Extracted page text data =>
*** Begin section ***
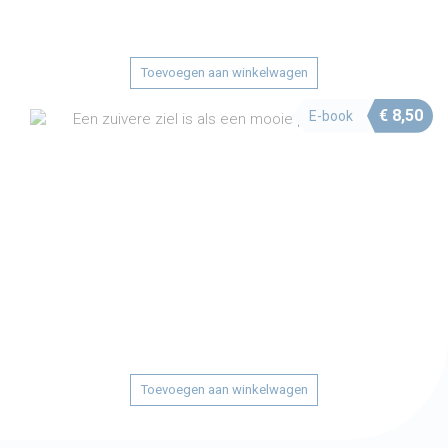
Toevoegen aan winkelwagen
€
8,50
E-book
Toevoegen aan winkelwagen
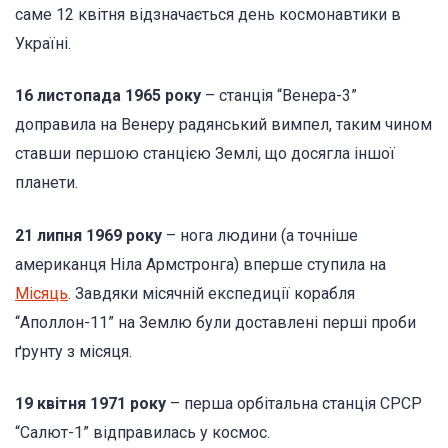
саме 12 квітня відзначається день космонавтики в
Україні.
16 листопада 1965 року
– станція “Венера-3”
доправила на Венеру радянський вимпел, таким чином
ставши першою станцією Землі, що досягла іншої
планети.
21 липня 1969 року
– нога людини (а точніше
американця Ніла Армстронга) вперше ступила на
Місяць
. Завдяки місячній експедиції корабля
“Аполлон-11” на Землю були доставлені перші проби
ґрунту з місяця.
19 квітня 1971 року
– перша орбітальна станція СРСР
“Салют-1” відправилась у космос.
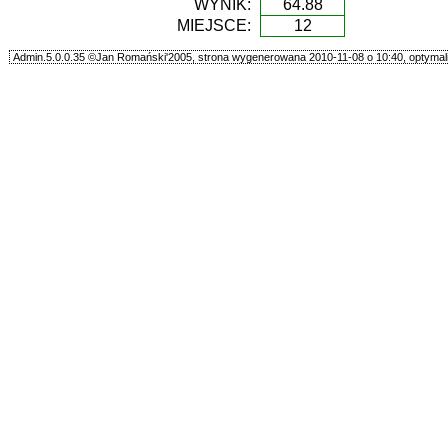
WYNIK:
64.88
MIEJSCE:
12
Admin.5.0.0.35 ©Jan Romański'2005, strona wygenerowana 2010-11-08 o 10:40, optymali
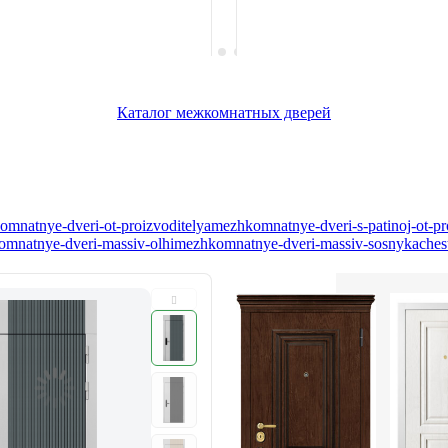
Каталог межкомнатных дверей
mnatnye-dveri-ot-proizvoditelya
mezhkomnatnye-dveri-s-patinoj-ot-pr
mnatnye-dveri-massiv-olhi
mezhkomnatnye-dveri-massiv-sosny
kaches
*** End section ***
*** Begin section ***
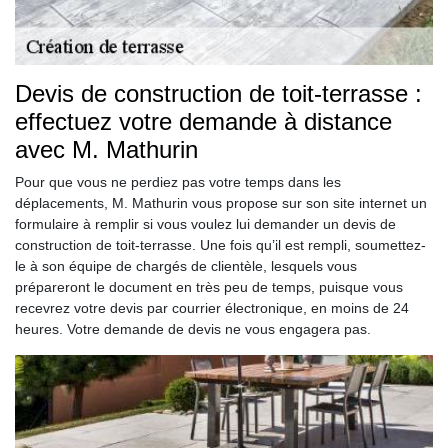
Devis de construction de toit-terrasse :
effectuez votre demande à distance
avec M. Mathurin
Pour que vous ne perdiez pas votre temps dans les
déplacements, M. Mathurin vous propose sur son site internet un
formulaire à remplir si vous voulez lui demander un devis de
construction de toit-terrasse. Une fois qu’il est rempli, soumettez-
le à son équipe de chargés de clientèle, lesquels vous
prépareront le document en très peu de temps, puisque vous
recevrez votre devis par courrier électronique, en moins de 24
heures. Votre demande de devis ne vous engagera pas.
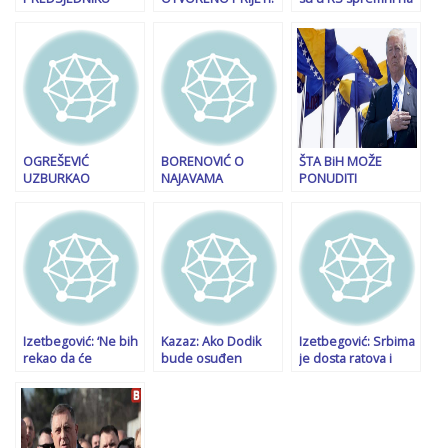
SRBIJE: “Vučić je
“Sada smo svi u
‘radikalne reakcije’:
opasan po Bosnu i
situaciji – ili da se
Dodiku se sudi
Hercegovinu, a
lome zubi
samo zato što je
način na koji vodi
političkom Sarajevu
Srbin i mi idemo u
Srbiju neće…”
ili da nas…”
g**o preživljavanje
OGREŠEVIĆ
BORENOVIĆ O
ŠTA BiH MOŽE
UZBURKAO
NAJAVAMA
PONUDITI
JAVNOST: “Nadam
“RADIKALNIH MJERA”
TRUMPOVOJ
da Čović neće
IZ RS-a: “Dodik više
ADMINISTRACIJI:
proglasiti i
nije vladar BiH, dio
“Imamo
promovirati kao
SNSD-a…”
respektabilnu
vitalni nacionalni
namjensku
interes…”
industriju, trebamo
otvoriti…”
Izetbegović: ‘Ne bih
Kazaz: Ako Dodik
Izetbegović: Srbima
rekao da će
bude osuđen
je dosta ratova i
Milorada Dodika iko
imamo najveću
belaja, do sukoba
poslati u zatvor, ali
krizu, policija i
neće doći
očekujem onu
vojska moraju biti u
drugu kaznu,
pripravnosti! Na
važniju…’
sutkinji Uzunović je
*** End section ***
*** Begin section ***
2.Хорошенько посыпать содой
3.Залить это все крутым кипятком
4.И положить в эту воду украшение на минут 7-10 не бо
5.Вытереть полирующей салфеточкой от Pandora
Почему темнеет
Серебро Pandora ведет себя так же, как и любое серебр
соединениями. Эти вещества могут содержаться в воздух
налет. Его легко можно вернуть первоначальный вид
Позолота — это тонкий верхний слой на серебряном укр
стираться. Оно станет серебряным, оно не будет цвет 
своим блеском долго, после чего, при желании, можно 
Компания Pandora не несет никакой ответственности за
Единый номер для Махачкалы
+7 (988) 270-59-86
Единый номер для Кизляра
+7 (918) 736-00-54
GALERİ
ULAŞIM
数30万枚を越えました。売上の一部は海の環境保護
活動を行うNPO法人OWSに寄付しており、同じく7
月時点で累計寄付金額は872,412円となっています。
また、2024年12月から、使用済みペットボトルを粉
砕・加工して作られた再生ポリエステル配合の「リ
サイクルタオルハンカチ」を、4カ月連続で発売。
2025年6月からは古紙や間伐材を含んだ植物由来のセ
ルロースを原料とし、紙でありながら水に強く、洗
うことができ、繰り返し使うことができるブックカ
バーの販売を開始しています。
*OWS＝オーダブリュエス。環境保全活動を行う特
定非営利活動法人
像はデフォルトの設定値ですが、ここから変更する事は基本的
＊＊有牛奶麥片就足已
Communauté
*** End section ***
Count the lines in the records above that contain the word "temps", and give only the number.

2